At last she knew what had been bothering her, what she had to do. She opened the door with Gulliver at her heels and jogged down the driveway to the barnyard, starlight all she needed to see her way. The horses nickered, hoping she would give them treats. Not even the low light affected her ability to line up and back the truck to the trailer. A lifetime spent hauling horses made every step as familiar as brushing her teeth. She set the brake, got out of the truck, winched the trailer tongue onto the hitch, coupled them, and slipped on the safety chains and emergency brake wire. She tossed the trailer’s wheel chocks into the toolbox, whistled her dog up onto the seat, and they took off.
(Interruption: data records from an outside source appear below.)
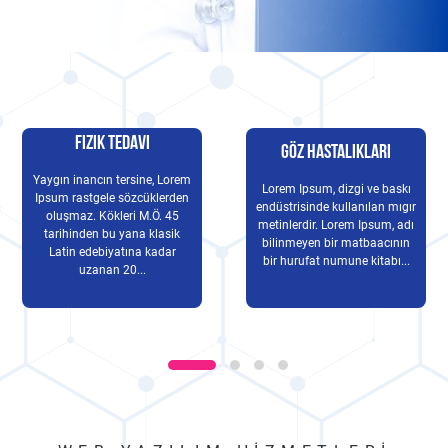
Fizik Tedavi
Göz Hastalıkları
Yaygın inancın tersine, Lorem
Lorem Ipsum, dizgi ve baskı
Ipsum rastgele sözcüklerden
endüstrisinde kullanılan mıgır
oluşmaz. Kökleri M.Ö. 45
metinlerdir. Lorem Ipsum, adı
tarihinden bu yana klasik
bilinmeyen bir matbaacının
Latin edebiyatına kadar
bir hurufat numune kitabı...
uzanan 20...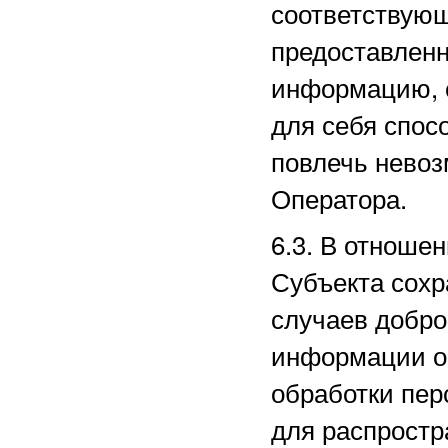
соответствующ
предоставленн
информацию, 
для себя спос
повлечь нево
Оператора.
6.3. В отноше
Субъекта сохр
случаев добро
информации о 
обработки пе
для распростр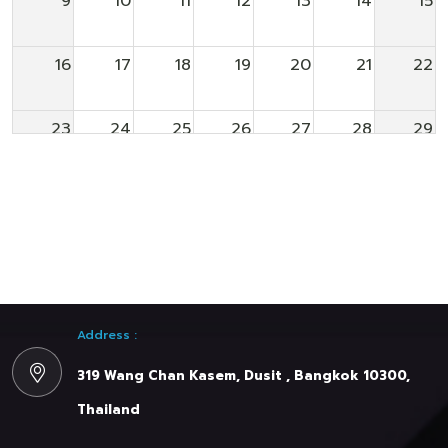
9
10
11
12
13
14
15
16
17
18
19
20
21
22
23
24
25
26
27
28
29
30
31
1
2
3
4
5
Address :
319 Wang Chan Kasem, Dusit , Bangkok 10300,
Thailand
Gulliver stood on the ripped bench seat beside her, his paws on the dashboard, alert for any nocturnal excitements—the flight of a nightjar, a bat, cattle on the road, jackrabbits—that he might spot through the windshield. As the truck chattered down the ribbed dirt road toward the highway, the mug of coffee Billie had in the cupholder at her knee sloshed onto her leg. The empty trailer, jolted by every ridge and hole in the road, rattled behind. Years of dirt roads had jarred its welds loose. Gulliver pushed off from the dashboard and planted his forepaws on the passenger side door, peered out that window, then curled against Billie’s thigh, licked the drying coffee, and sighed himself to sleep.